Но до того, как Локкарт вернулся к себе на родину, прошло не менее двух недель. Только теперь все было по-иному: Мура приходила ежедневно, приносила (все из того же неисчерпаемого американского Красного креста) сардинки, вино, масло и сама вместе с ним ела эти яства или только делала вид, что ест. Голод в Москве стоял острый, и даже в столовой, где Чичерин и Карахан угощали завтраками германских, скандинавских и персидских дипломатов, часто бывал жидкий суп и перловая каша, и тяжелый сырой хлеб, полный соломы и плохо перемолотого овса. Это было только начало. Через полгода уже не было и этого, и только тогда идейные спартанцы на верхах правительства после долгих колебаний начали организовывать, хотя бы для ответственных работников и их гостей, сносное питание. Долгие колебания не давали им этого сделать раньше, потому что – надо это признать – идейным спартанцам, поколению, родившемуся между 1870 и 1890 годами и воспитанному на социал-демократических принципах, было нелегко и непросто признать, что население делится на тех, кому необходимо иметь кусочек мяса и фунт сахару в месяц или новые калоши, и на тех, кто может обойтись без этих роскошеств (если, конечно, он не был контрреволюционером) . Такие категории не входили в их план, и пухнувшие от голода дети мелких советских служащих, и умирающие на скамейках бульваров старики-пенсионеры, которым, разумеется, нельзя было давать карточки первой категории, даваемые ответственным работникам, как-то не входили в схему людей, имевших, по старомодному выражению, идеалы и идеи героев, которым они поклонялись. В этом последнем поколении «чистых» революционеров, со всей их нетерпимостью к врагам, людей, насаждавших «красный террор», были еще живы принципы, по которым онисвоих не убивалии голодом не морили и оценку человека производили, принимая во внимание не только его настоящее, но и прошедшее, и возможное будущее.

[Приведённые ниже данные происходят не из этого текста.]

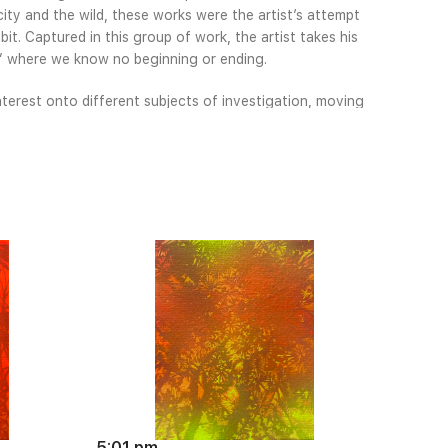
ty and the wild, these works were the artist’s attempt
it. Captured in this group of work, the artist takes his
p” where we know no beginning or ending.
nterest onto different subjects of investigation, moving
y, both physical and psychological. Looking back at his
ual language has also become more abstract, with less
ing the vibrant palette and exquisite detail for which his
d as his career moves toward mid-career.
5:01 pm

Но дифференциация была произведена, и очень скоро. Только благодаря дифференциации в рангах они и выжили, другого выхода у них не было. От Ленина до академика И. П. Павлова и от Горького до опоры режима, палачей ВЧК, а также поэтов, воспевающих их, и актеров, развлекающих их, люди были первой категории. Среди остальных граждан, по Дарвину, выживали наиболее приспособленные.
Мура приходила на час, на два, и их обоих, по распоряжению начальства, оставляли вдвоем. Они почти не говорили о будущем, т. е. о том времени, когда он будет освобожден; оба понимали, что это будет концом их отношений, потому что ему не дадут и недели прожить на свободе в Москве. Они говорили о прошлом.